Third, although most commonly used by clinicians, CXR is not the best tool to assess lung volume in preterm infants. Results may be different when using other monitoring tools.

Fourth, the radiolucency score after surfactant treatment may have been impacted by the administered dose. Unfortunately, this information could not be reliably retrieved from the patient charts, thus making it impossible to explore this with subgroup analysis.

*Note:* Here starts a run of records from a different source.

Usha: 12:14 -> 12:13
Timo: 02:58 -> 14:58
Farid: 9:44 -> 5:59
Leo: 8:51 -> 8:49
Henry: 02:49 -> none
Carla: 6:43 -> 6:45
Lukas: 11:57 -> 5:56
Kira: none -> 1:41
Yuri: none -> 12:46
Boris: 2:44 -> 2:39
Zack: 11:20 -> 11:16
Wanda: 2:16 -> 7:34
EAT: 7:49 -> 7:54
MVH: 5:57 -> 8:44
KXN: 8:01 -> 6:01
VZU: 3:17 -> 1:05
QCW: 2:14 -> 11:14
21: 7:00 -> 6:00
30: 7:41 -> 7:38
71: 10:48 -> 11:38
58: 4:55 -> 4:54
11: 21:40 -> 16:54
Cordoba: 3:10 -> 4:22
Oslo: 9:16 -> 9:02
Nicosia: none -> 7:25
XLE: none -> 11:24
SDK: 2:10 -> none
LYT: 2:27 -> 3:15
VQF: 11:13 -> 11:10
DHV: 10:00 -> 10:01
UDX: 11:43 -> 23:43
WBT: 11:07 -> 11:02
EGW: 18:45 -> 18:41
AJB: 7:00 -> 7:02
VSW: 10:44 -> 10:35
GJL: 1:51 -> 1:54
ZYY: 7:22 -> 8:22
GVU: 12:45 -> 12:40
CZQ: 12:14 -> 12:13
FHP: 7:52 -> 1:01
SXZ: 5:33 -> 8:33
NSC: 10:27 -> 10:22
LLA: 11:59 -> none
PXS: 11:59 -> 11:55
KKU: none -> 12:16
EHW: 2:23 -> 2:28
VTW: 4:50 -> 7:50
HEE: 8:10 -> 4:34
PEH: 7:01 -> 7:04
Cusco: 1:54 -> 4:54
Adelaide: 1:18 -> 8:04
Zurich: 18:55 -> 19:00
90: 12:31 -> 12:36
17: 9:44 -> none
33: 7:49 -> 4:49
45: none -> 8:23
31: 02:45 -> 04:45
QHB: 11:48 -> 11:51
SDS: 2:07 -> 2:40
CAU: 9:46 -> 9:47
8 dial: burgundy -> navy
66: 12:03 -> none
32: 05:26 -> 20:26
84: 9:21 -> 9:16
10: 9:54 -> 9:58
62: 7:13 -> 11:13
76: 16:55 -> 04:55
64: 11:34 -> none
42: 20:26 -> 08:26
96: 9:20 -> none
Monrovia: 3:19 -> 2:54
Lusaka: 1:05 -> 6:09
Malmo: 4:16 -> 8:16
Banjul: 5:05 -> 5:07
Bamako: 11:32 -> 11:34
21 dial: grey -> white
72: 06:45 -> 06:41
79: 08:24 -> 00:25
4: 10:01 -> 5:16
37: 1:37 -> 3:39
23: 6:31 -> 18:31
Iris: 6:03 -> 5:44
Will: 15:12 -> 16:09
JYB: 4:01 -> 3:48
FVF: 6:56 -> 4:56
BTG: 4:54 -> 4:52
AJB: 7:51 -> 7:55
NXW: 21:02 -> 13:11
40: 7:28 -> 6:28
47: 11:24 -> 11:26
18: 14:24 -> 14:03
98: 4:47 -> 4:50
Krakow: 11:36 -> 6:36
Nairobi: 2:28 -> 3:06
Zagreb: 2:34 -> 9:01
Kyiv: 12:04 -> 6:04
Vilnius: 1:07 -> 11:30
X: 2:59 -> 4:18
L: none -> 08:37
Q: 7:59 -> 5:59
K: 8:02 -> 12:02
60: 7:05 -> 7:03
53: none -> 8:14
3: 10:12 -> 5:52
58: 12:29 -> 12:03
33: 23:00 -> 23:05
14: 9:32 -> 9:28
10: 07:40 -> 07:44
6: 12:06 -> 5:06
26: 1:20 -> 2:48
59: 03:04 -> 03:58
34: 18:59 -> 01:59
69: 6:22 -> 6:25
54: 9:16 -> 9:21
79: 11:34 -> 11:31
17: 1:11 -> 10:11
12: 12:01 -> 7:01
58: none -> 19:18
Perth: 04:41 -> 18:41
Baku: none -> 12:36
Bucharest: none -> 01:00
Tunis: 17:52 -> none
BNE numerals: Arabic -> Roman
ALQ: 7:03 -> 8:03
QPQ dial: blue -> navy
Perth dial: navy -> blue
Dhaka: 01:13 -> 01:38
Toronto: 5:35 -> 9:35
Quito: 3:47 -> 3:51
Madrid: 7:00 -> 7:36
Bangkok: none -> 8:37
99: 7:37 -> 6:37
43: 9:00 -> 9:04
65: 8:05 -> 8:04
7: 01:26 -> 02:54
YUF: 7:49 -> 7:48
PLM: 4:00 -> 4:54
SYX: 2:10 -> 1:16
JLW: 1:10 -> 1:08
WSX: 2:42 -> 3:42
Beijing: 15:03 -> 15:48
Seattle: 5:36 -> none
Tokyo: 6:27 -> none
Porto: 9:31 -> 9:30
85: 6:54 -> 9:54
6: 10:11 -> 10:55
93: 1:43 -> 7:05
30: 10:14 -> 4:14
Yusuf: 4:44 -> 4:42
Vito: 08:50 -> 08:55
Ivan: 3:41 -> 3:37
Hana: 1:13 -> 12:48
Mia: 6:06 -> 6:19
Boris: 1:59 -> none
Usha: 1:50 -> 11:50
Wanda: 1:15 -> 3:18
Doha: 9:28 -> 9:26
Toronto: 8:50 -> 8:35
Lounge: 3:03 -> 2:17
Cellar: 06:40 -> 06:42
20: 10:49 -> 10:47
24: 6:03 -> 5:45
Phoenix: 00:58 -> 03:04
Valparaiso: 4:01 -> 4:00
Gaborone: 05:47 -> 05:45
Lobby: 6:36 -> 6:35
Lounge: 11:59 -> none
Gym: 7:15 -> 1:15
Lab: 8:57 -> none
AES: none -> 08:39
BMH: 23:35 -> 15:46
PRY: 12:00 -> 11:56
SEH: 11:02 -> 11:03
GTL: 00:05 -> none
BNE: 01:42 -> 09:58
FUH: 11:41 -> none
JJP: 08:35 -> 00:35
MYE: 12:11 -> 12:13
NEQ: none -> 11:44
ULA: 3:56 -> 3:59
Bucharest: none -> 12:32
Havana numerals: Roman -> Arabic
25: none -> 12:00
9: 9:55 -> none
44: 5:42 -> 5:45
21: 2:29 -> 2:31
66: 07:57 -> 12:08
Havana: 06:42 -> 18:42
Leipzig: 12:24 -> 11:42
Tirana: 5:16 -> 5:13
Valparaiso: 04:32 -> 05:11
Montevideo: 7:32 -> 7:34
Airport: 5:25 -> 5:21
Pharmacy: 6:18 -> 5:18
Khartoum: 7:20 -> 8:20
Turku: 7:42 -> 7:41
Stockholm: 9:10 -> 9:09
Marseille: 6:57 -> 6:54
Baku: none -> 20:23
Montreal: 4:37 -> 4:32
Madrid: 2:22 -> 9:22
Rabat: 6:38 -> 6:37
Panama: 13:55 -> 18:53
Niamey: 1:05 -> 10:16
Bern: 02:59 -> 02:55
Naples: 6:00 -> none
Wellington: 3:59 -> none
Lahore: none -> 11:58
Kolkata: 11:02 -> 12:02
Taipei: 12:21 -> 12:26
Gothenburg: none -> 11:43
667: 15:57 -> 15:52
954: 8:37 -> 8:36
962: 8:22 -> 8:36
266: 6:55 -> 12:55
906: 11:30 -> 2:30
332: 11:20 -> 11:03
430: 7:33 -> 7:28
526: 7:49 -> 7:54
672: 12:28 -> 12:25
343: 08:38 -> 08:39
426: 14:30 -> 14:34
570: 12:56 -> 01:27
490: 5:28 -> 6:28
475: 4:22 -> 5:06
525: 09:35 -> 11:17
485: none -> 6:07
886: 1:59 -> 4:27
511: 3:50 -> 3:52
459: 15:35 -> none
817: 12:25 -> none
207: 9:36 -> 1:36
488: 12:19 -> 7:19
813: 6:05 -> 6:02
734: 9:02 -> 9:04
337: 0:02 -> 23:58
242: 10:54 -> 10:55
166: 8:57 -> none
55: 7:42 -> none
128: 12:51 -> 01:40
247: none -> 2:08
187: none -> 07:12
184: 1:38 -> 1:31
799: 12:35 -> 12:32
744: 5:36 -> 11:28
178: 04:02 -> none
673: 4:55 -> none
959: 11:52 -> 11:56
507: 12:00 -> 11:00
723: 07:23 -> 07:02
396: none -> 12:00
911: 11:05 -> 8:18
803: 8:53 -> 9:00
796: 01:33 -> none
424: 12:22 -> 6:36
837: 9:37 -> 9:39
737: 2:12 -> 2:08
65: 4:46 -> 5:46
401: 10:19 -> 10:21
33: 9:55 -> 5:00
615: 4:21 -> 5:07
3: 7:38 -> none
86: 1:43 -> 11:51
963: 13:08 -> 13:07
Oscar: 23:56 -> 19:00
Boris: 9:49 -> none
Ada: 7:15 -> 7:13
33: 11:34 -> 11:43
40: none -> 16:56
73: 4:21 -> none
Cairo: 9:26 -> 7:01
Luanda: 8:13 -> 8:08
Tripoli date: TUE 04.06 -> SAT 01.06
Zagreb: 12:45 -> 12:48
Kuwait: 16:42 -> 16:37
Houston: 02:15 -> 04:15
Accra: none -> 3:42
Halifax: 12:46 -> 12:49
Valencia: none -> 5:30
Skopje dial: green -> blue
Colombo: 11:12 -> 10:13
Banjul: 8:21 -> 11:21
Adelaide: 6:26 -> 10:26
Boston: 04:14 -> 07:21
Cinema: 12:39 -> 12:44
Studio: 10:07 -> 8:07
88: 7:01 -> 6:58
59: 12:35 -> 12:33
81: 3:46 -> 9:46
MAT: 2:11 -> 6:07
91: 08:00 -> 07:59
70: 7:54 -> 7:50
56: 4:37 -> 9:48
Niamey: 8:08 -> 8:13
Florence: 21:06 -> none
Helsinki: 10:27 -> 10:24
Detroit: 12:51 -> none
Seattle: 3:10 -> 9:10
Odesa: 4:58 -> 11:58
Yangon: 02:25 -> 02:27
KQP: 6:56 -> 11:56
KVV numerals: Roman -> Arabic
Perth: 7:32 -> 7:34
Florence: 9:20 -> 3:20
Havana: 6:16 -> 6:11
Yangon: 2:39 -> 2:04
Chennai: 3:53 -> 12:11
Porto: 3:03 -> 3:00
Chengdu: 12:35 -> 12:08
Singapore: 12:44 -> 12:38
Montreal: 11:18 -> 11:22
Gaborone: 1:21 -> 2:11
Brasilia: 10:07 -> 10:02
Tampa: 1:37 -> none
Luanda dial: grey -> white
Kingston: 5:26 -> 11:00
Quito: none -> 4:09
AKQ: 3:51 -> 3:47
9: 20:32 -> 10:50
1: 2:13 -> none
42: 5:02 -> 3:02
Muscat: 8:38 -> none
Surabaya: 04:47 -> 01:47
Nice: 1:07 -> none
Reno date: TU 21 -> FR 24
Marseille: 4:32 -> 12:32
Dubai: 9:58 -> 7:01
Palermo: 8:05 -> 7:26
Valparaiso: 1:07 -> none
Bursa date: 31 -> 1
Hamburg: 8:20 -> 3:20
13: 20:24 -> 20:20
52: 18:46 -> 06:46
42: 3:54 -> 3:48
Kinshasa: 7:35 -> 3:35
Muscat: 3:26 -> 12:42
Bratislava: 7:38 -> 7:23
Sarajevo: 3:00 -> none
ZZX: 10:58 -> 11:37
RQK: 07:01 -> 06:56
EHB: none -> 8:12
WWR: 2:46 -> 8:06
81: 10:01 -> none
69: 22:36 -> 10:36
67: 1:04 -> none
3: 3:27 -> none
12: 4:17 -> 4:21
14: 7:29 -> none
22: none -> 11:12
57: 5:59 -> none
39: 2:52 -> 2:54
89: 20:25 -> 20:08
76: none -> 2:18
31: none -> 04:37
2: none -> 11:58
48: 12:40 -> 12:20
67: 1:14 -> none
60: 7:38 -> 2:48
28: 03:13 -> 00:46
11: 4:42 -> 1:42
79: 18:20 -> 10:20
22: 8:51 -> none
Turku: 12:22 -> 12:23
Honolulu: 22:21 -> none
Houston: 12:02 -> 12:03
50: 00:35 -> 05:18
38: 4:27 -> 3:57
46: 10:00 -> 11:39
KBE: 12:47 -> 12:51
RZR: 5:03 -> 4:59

Finally, more modern high-frequency ventilators allow for accurate tidal volume monitoring and this may further enhance the safety of an open-lung ventilation strategy.

In conclusion, this study shows that hyperinflation is uncommon and the risk of air leaks is low when using an individualized oxygenation-guided recruitment procedure during HFV in relatively mature preterm infants with RDS. Lung recruitment during HFV results in a relatively low radiolucency score compared with previous studies using conventional mechanical ventilation. These results indicate that from a lung injury perspective, open-lung HFV is relatively safe in preterm infants with RDS.